→ **INSTRUCTIONS FOR THE TASK**:
Beneath this task are records; print exactly the stretch of them from the line with "Антихрупкость. Уверенность." through the line with "канд.мед.наук", both ends included.

→ **DATA FOR THE TASK**:
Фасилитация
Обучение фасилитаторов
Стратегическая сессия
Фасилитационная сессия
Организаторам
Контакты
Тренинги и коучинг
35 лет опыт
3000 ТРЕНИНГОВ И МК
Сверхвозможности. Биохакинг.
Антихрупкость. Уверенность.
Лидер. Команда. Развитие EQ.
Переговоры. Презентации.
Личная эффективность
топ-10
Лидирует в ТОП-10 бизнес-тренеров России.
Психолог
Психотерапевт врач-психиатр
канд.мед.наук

---

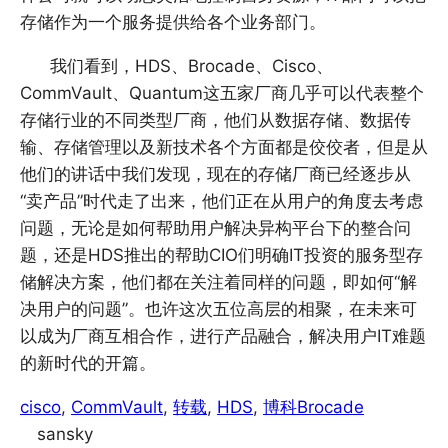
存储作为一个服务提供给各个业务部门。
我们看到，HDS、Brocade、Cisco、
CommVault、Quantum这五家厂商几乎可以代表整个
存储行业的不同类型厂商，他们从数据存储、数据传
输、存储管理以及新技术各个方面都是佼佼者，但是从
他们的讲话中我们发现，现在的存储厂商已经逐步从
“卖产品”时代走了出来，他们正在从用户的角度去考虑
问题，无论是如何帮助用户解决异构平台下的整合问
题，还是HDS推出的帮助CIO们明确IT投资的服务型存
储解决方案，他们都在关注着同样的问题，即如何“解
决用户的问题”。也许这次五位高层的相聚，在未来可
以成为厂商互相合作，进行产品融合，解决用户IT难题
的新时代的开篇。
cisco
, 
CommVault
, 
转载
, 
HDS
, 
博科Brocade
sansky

--

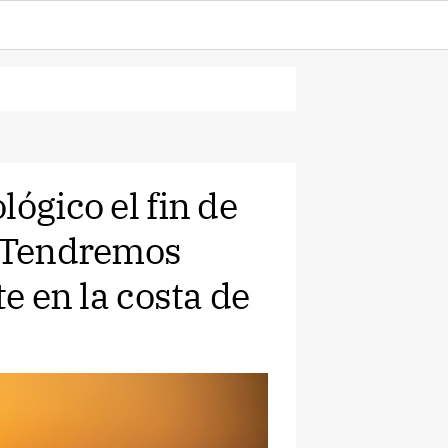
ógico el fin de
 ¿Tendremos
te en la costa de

→ **EXERCISE SOLUTION**:
Антихрупкость. Уверенность.
Лидер. Команда. Развитие EQ.
Переговоры. Презентации.
Личная эффективность
топ-10
Лидирует в ТОП-10 бизнес-тренеров России.
Психолог
Психотерапевт врач-психиатр
канд.мед.наук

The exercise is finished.